Thursday, March 29, 2007

R10 Countdown

I'm in the process of tidying up my current build so that I can release R10 over the next few days.

There are a number of features/optimisations still on my TODO list, but as I promised last month, I'd like to release R10 by the end of March. I think frequent, small updates are better than keeping everyone waiting months between releases.

Although R10 will be a smaller update than R9, there are some great improvements (most of which I've already talked about):


  • An approximate 10-15% speedup
  • Frameskip, framerate limiting and stick deadzone tuning
  • Various small bugfixes


I'm hoping to have everything ready by Sunday afternoon at the latest.

One feature which might not make it is the Expansion Pak support. I mentioned that I'd finally fixed the bug that was preventing this from working, but I've been having difficulty resolving the various memory issues that it causes when enabled. Rather than delay R10, I'd prefer to disable the Expansion Pak support for now and release R11 early - as soon as I've fixed the underlying problem. I'll keep you posted.

-StrmnNrmn

Wednesday, March 21, 2007

Frameskip

A couple of people have been commenting about the mysterious frameskip version of Daedalus R9 which appeared a short while ago. I'm not going to link to it because I can't verify where it came from. That said, I've not checked my email for a week so maybe the author has emailed me about it :)

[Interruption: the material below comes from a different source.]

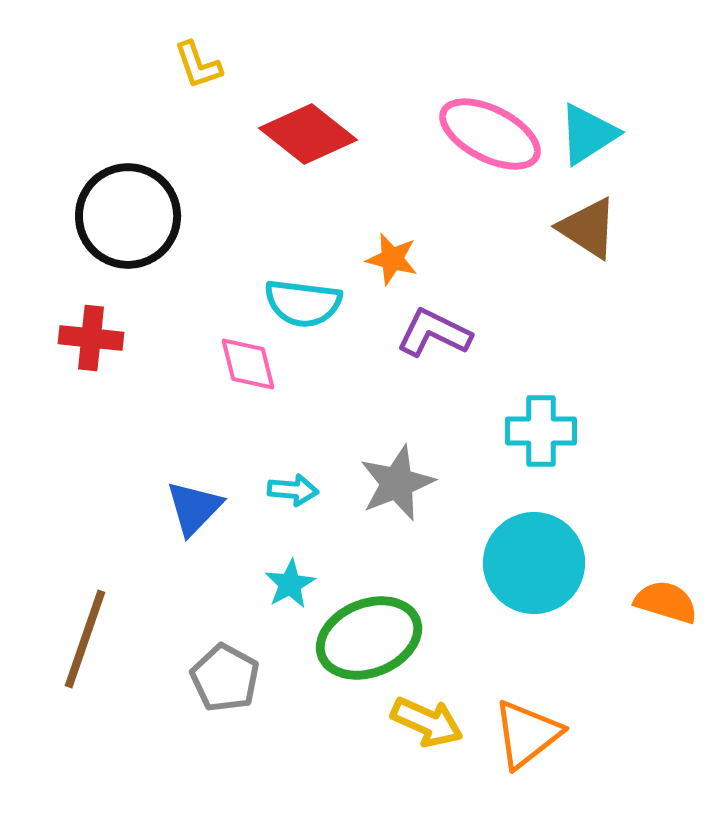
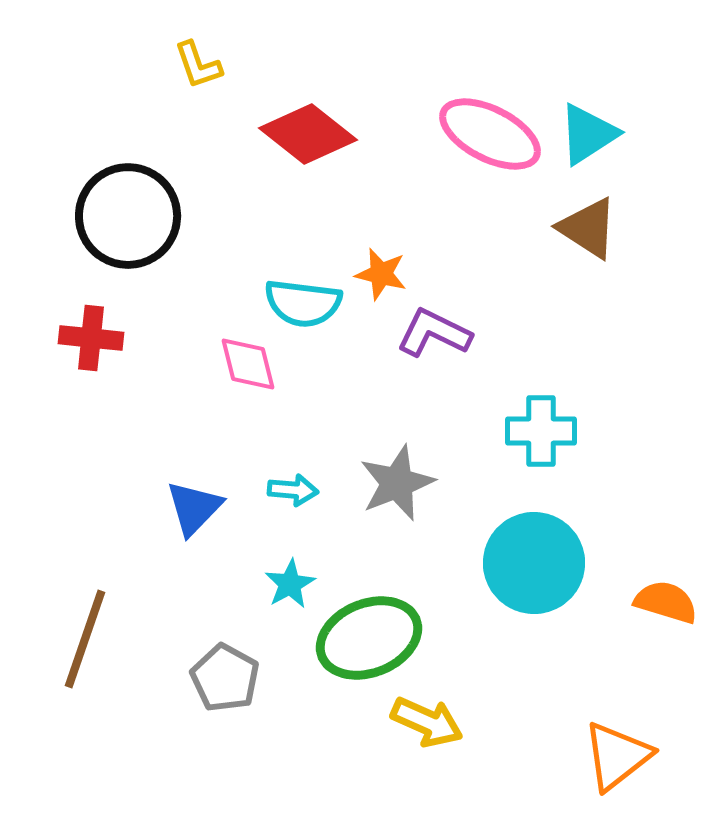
orange star: moved 11 px left, 15 px down
orange triangle: moved 90 px right, 22 px down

Anyway, it just so happens that I implemented frameskip in R10 on Sunday, so expect this to be a supported feature in the next official release. I had been planning to add this to R9, but I forgot :) It's no big deal - it's about 20 lines of code.

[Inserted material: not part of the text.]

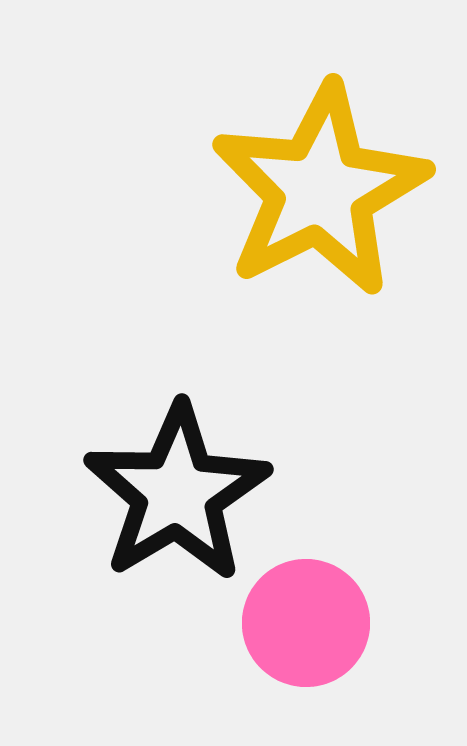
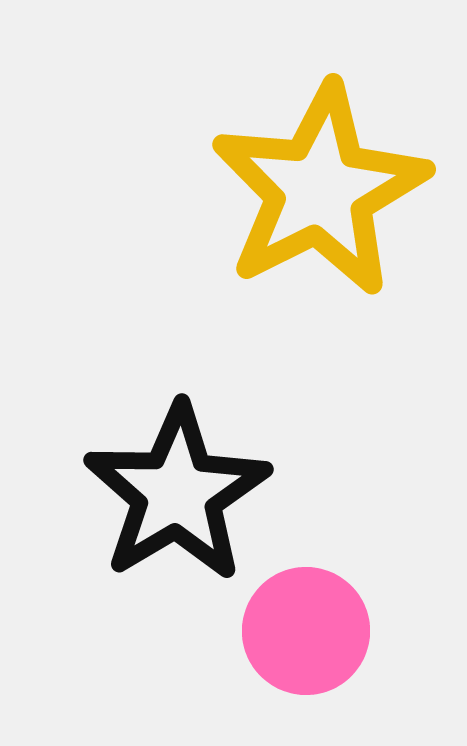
pink circle: moved 8 px down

It does give a slight speedup, but not always as much as you'd expect. For instance, skipping every other frame won't double the framerate, as not all the time is spent rendering. Paradoxically, it tends to have more of an effect on roms that are already running fairly fast. Hopefully for some roms it will make the different between them being barely playable and playable though.

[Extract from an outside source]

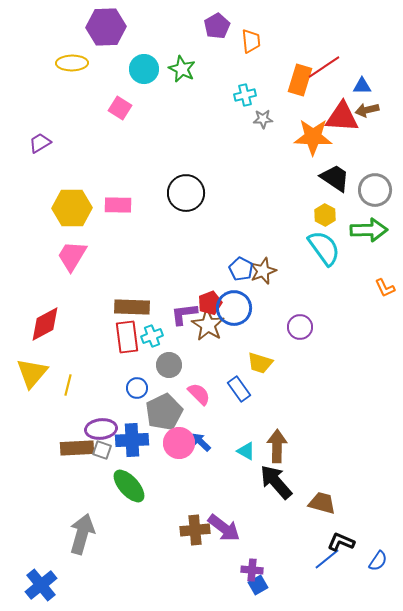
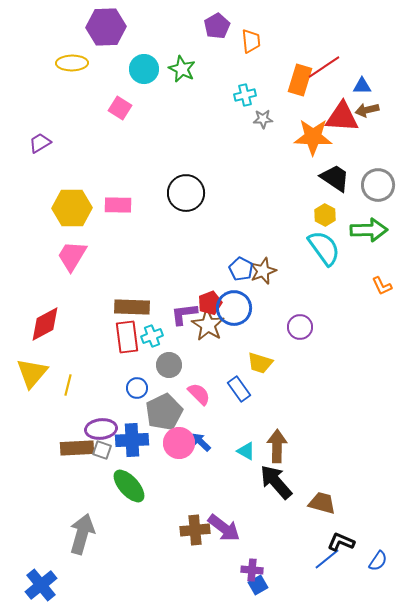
gray circle at (375, 190): moved 3 px right, 5 px up
orange L-shape at (385, 288): moved 3 px left, 2 px up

There are a few other things people have been asking about which I will implement for R10 too:


  • A configurable deadzone for the stick
  • A configurable framerate limiter


-StrmnNrmn

Tuesday, March 20, 2007

A look inside Daedalus

(This is quite technical post, probably only of interest to other C++/PSP developers.)

Since I fixed the issue stopping the Expansion Pak support from working, I've been testing daedalus with the feature enabled to see if the added pressure on available RAM causes any new issues. Most roms that I've been tested have been running perfectly, but I've been experiencing occasional crashes through running out of memory. I believe this is due to a small leak somewhere, so in an effort to track it down I've been improving the tools I use to track memory usage.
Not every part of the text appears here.